During the eighteenth century, with the change of political and economic situation in the Mediterranean, the traffic pattern acquired a markedly longer north-south, between the North African and the Italian side Livorno Square became a reference for trade with North Africa, largely in hands of the Jews who imported grain, coral, leather, ostrich feathers, and exported textiles and miscellaneous manufacturing.
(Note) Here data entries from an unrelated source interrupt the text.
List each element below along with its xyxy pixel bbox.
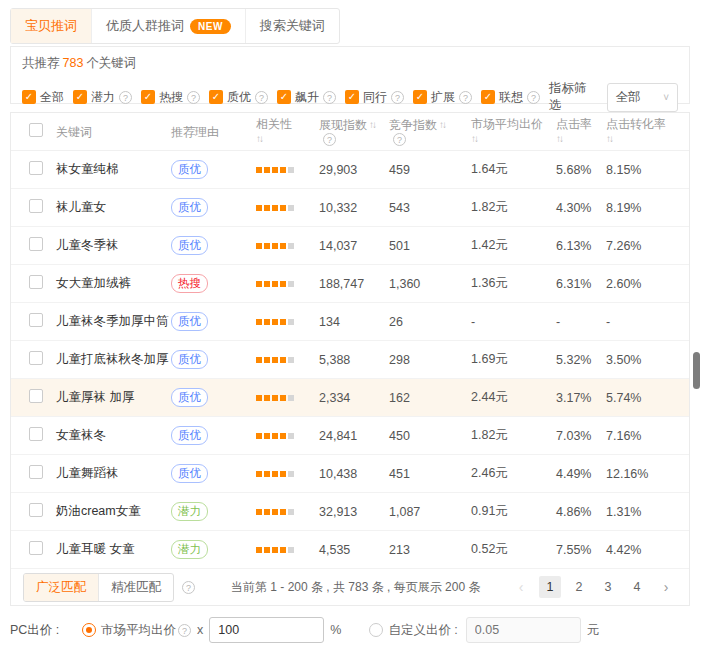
sort-icon[interactable]: ↑↓ [439, 118, 447, 132]
checkbox-checked-icon[interactable]: ✓ [141, 90, 155, 104]
row-checkbox[interactable] [29, 465, 43, 479]
next-page-button[interactable]: › [655, 576, 677, 598]
market-bid-label: 市场平均出价 [101, 622, 176, 639]
recommend-reason-cell: 质优 [171, 464, 256, 483]
relevance-square [280, 395, 286, 401]
help-icon[interactable]: ? [391, 91, 404, 104]
keyword-cell: 女大童加绒裤 [56, 275, 171, 292]
row-checkbox-cell [11, 389, 56, 406]
row-checkbox[interactable] [29, 389, 43, 403]
column-label: 展现指数↑↓ [319, 118, 389, 132]
filter-checkbox-item-1[interactable]: ✓全部 [22, 89, 64, 106]
ctr-cell: 5.68% [556, 163, 606, 177]
match-option-1[interactable]: 广泛匹配 [24, 574, 99, 601]
page-button-2[interactable]: 2 [568, 576, 590, 598]
sort-icon[interactable]: ↑↓ [606, 132, 614, 146]
relevance-square [288, 205, 294, 211]
table-row-4: 女大童加绒裤热搜188,7471,3601.36元6.31%2.60% [11, 265, 689, 303]
filter-checkbox-item-2[interactable]: ✓潜力? [73, 89, 132, 106]
row-checkbox[interactable] [29, 313, 43, 327]
sort-icon[interactable]: ↑↓ [369, 118, 377, 132]
summary-suffix: 个关键词 [86, 56, 136, 70]
match-type-help-icon[interactable]: ? [182, 581, 195, 594]
checkbox-checked-icon[interactable]: ✓ [345, 90, 359, 104]
row-checkbox[interactable] [29, 541, 43, 555]
checkbox-checked-icon[interactable]: ✓ [73, 90, 87, 104]
help-icon[interactable]: ? [119, 91, 132, 104]
row-checkbox[interactable] [29, 275, 43, 289]
help-icon[interactable]: ? [323, 91, 336, 104]
row-checkbox[interactable] [29, 199, 43, 213]
sort-icon[interactable]: ↑↓ [556, 132, 564, 146]
relevance-square [280, 509, 286, 515]
filter-checkbox-label: 联想 [499, 89, 523, 106]
keyword-cell: 儿童厚袜 加厚 [56, 389, 171, 406]
tab-2[interactable]: 优质人群推词NEW [92, 9, 246, 43]
currency-unit: 元 [587, 622, 600, 639]
tab-3[interactable]: 搜索关键词 [246, 9, 339, 43]
column-label: 竞争指数↑↓ [389, 118, 471, 132]
row-checkbox-cell [11, 503, 56, 520]
avg-bid-cell: 2.44元 [471, 389, 556, 406]
cvr-cell: 1.31% [606, 505, 689, 519]
match-option-2[interactable]: 精准匹配 [99, 574, 173, 601]
row-checkbox[interactable] [29, 237, 43, 251]
reason-tag: 质优 [171, 312, 208, 331]
filter-checkbox-item-6[interactable]: ✓同行? [345, 89, 404, 106]
table-row-10: 奶油cream女童潜力32,9131,0870.91元4.86%1.31% [11, 493, 689, 531]
relevance-square [288, 281, 294, 287]
checkbox-checked-icon[interactable]: ✓ [22, 90, 36, 104]
table-header: 关键词推荐理由相关性↑↓展现指数↑↓?竞争指数↑↓?市场平均出价↑↓点击率↑↓点… [11, 113, 689, 151]
relevance-square [272, 243, 278, 249]
scrollbar-thumb[interactable] [693, 352, 700, 389]
market-bid-help-icon[interactable]: ? [178, 624, 191, 637]
help-icon[interactable]: ? [459, 91, 472, 104]
filter-checkbox-item-4[interactable]: ✓质优? [209, 89, 268, 106]
sort-icon[interactable]: ↑↓ [471, 132, 479, 146]
row-checkbox-cell [11, 275, 56, 292]
table-row-6: 儿童打底袜秋冬加厚质优5,3882981.69元5.32%3.50% [11, 341, 689, 379]
row-checkbox-cell [11, 541, 56, 558]
prev-page-button[interactable]: ‹ [510, 576, 532, 598]
page-button-1[interactable]: 1 [539, 576, 561, 598]
competition-index-cell: 1,087 [389, 505, 471, 519]
help-icon[interactable]: ? [255, 91, 268, 104]
filter-checkbox-item-3[interactable]: ✓热搜? [141, 89, 200, 106]
row-checkbox[interactable] [29, 503, 43, 517]
page-button-4[interactable]: 4 [626, 576, 648, 598]
reason-tag: 质优 [171, 388, 208, 407]
custom-bid-radio[interactable] [369, 623, 383, 637]
row-checkbox[interactable] [29, 427, 43, 441]
metric-filter-label: 指标筛选 [549, 80, 599, 114]
checkbox-checked-icon[interactable]: ✓ [209, 90, 223, 104]
column-header-3: 相关性↑↓ [256, 117, 319, 146]
custom-bid-input[interactable] [466, 617, 581, 643]
tab-1[interactable]: 宝贝推词 [11, 9, 92, 43]
help-icon[interactable]: ? [187, 91, 200, 104]
checkbox-checked-icon[interactable]: ✓ [413, 90, 427, 104]
checkbox-checked-icon[interactable]: ✓ [481, 90, 495, 104]
checkbox-checked-icon[interactable]: ✓ [277, 90, 291, 104]
sort-icon[interactable]: ↑↓ [256, 132, 264, 146]
competition-index-cell: 298 [389, 353, 471, 367]
relevance-square [288, 509, 294, 515]
bid-multiplier-input[interactable] [209, 617, 324, 643]
keyword-table: 关键词推荐理由相关性↑↓展现指数↑↓?竞争指数↑↓?市场平均出价↑↓点击率↑↓点… [10, 112, 690, 606]
filter-checkbox-item-8[interactable]: ✓联想? [481, 89, 540, 106]
help-icon[interactable]: ? [393, 133, 406, 146]
filter-checkbox-item-7[interactable]: ✓扩展? [413, 89, 472, 106]
help-icon[interactable]: ? [323, 133, 336, 146]
competition-index-cell: 26 [389, 315, 471, 329]
help-icon[interactable]: ? [527, 91, 540, 104]
row-checkbox[interactable] [29, 351, 43, 365]
cvr-cell: 7.26% [606, 239, 689, 253]
metric-filter-select[interactable]: 全部 ˅ [607, 83, 678, 112]
select-all-checkbox[interactable] [29, 123, 43, 137]
relevance-indicator [256, 471, 319, 477]
row-checkbox-cell [11, 199, 56, 216]
page-button-3[interactable]: 3 [597, 576, 619, 598]
filter-checkbox-item-5[interactable]: ✓飙升? [277, 89, 336, 106]
row-checkbox[interactable] [29, 161, 43, 175]
market-bid-radio[interactable] [82, 623, 96, 637]
relevance-square [288, 357, 294, 363]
After 1830, due also to the French occupation of Algiers, the city traffic accentuated their decline and with them ten days the Jewish Nation.

 

The very large privileges bestowed with the "Livornina Constitutions" of 1591 and 1593 and directed to call the Jews in Livorno Spanish-Portuguese who had been expelled from the Iberian Peninsula at the end of the century enabled them to reach economic prosperity and cultural Livorno one rarely equaled in other communities of the Mediterranean was no guarantee for the Marranos (or crypto-Jews) to practice freely without being disturbed by the Inquisition Judaism, v 'was freedom to study and academic achievement, to own property, reside in the district open (there never was in Livorno ghetto), to settle in cities and freely leave with their belongings, to print Hebrew books, administered independently of justice in cases between Jews. The Institute of beliottazione, namely approval by Massari of the Nation of newcomers who request it, ipso facto confer the status of subject Tuscan allowed to enjoy the diplomatic protection abroad. This explains the large number of Jews around the Mediterranean basin that were or are still registered as "Leghorn."

 

The climate of tolerance and relative freedom established with these privileges fostered the flowering of Jewish studies for which Leghorn became famous for at least three centuries, rabbis and scholars flocked to Livorno, where they found a favorable environment, willing to help patrons and institutions to finance studies and publications education and Talmudic academies provided a considerable library. Famous among the rabbis who lived or sojourned long in Livorno were, among others, Malachi 'Accoen, Abram, Isaac Castle, Jacob Sasportas, David Nieto, Chaim Joseph David Azulai, Elijah Israel and Costa Benamozegh. Next to the Talmud Torah attended by numerous students, many of whom benefited from scholarships, flourished Talmudic academies and literary private.